(Laís Cordeiro Greschechen)
Em regra, a Lei nº 8.245/1991 (Lei do Inquilinato), que regulamenta os contratos de locação, garante ao locatário o direito de permanecer no imóvel até ser reembolsado pelas benfeitorias necessárias e úteis realizadas. Funciona como uma autotutela coercitiva, que incentiva o locador a quitar a pendência, para reaver o imóvel.
Benfeitorias necessárias são aquelas feitas para conservar o imóvel ou evitar sua deterioração, como reparos estruturais ou consertos urgentes. Já as úteis são melhorias que facilitam ou aumentam o uso do bem, como adaptações que tornam o imóvel mais funcional.

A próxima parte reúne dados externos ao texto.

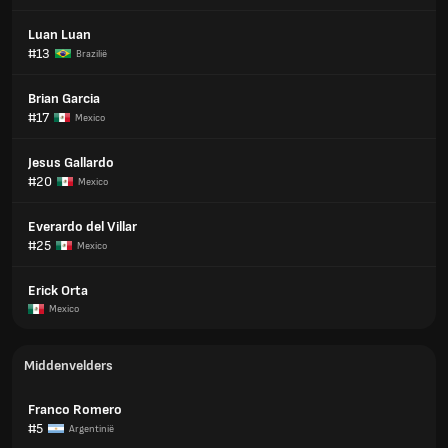
Luan Luan
#13
Brazilië
Brian Garcia
#17
Mexico
Jesus Gallardo
#20
Mexico
Everardo del Villar
#25
Mexico
Erick Orta
Mexico
Middenvelders
Franco Romero
#5
Argentinië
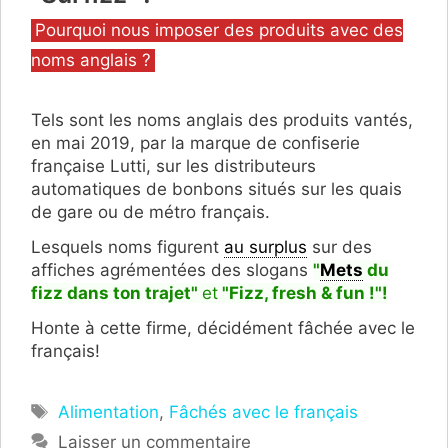
Catégories
Pourquoi nous imposer des produits avec des
noms anglais ?
Tels sont les noms anglais des produits vantés,
en mai 2019, par la marque de confiserie
française Lutti, sur les distributeurs
automatiques de bonbons situés sur les quais
de gare ou de métro français.
Lesquels noms figurent
au surplus
sur des
affiches agrémentées des slogans
"
Mets
du
fizz dans ton trajet"
et
"Fizz, fresh & fun !"!
Honte à cette firme, décidément fâchée avec le
français!
Étiquettes
Alimentation
,
Fâchés avec le français
Laisser un commentaire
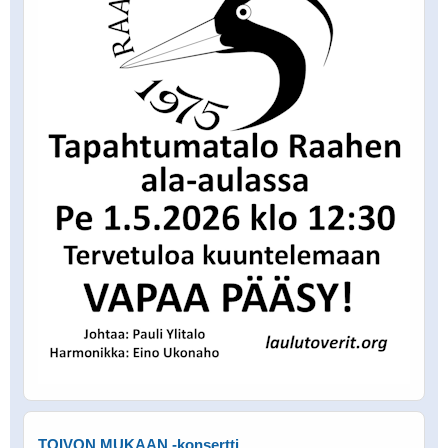
TOIVON MUKAAN -konsertti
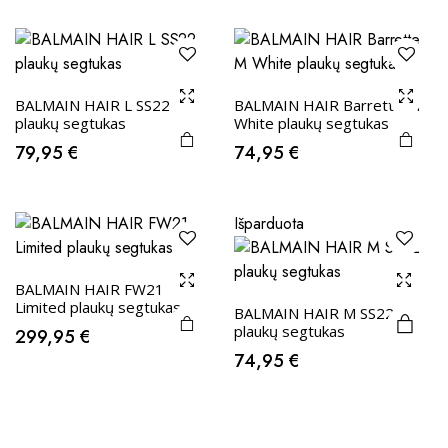
BALMAIN HAIR L SS22
BALMAIN HAIR Barrette M
plaukų segtukas
White plaukų segtukas
79,95
€
74,95
€
Išparduota
BALMAIN HAIR FW21
Limited plaukų segtukas
BALMAIN HAIR M SS22
plaukų segtukas
299,95
€
74,95
€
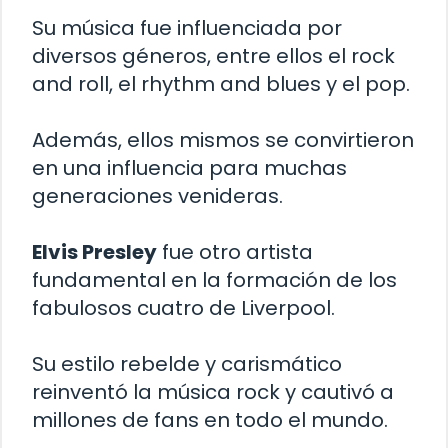
Su música fue influenciada por
diversos géneros, entre ellos el rock
and roll, el rhythm and blues y el pop.
Además, ellos mismos se convirtieron
en una influencia para muchas
generaciones venideras.
Elvis Presley
fue otro artista
fundamental en la formación de los
fabulosos cuatro de Liverpool.
Su estilo rebelde y carismático
reinventó la música rock y cautivó a
millones de fans en todo el mundo.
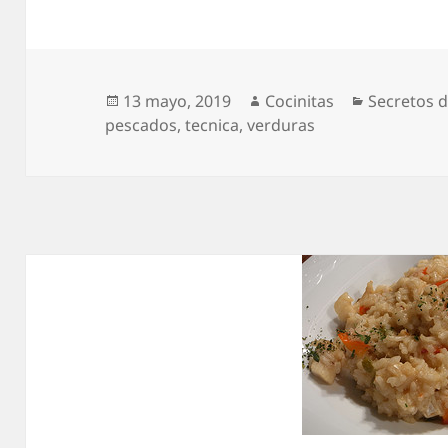
Publicado
Autor
Categoría
13 mayo, 2019
Cocinitas
Secretos d
el
pescados
,
tecnica
,
verduras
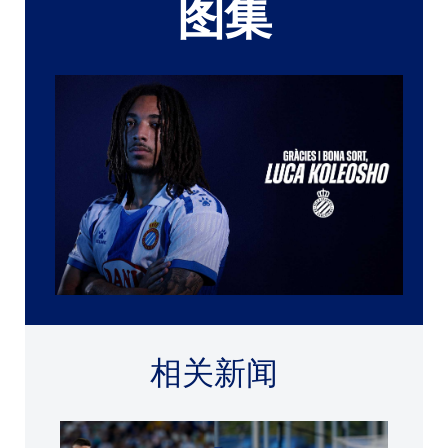
图集
相关新闻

No entanto, a 3ª Turma do Superior Tribunal de Justiça entendeu recentemente que esse direito não pode ser exercido pelo locatário que está inadimplente com aluguéis e encargos da locação.
A origem do caso é uma ação de despejo, promovida pelo locador, em que se pedia a rescisão do contrato, retomada do imóvel, e pagamento dos aluguéis atrasados. A defesa alegou que os investimentos realizados na reforma foram expressivos, a ponto de praticamente reconstruir o imóvel.
O caso foi até o Superior Tribunal de Justiça que entendeu que a retenção por benfeitorias é decorrente da posse exercida de boa-fé, o que não se coaduna com a inadimplência, além de não se confundir com a indenização do locatário pelos valores despendidos, a qual continua sendo garantida mediante a compensação com os valores devidos.
Segundo a Relatora Ministra Nancy Andrighi, o locatário que deixa de pagar os aluguéis não pode, ao mesmo tempo, usar o direito de retenção como forma de pressionar o locador, pois permanece devedor dentro da mesma relação contratual.
O entendimento reforça a importância da boa-fé nas relações contratuais: quem descumpre a obrigação principal do contrato, deixando de pagar os aluguéis, não pode utilizar o próprio contrato para manter a posse do imóvel como forma de pressão, pois a posse exercida deixa de ser posse de boa-fé, já que o locatário não está mais cumprindo com a obrigação que legitimava a própria fruição do bem.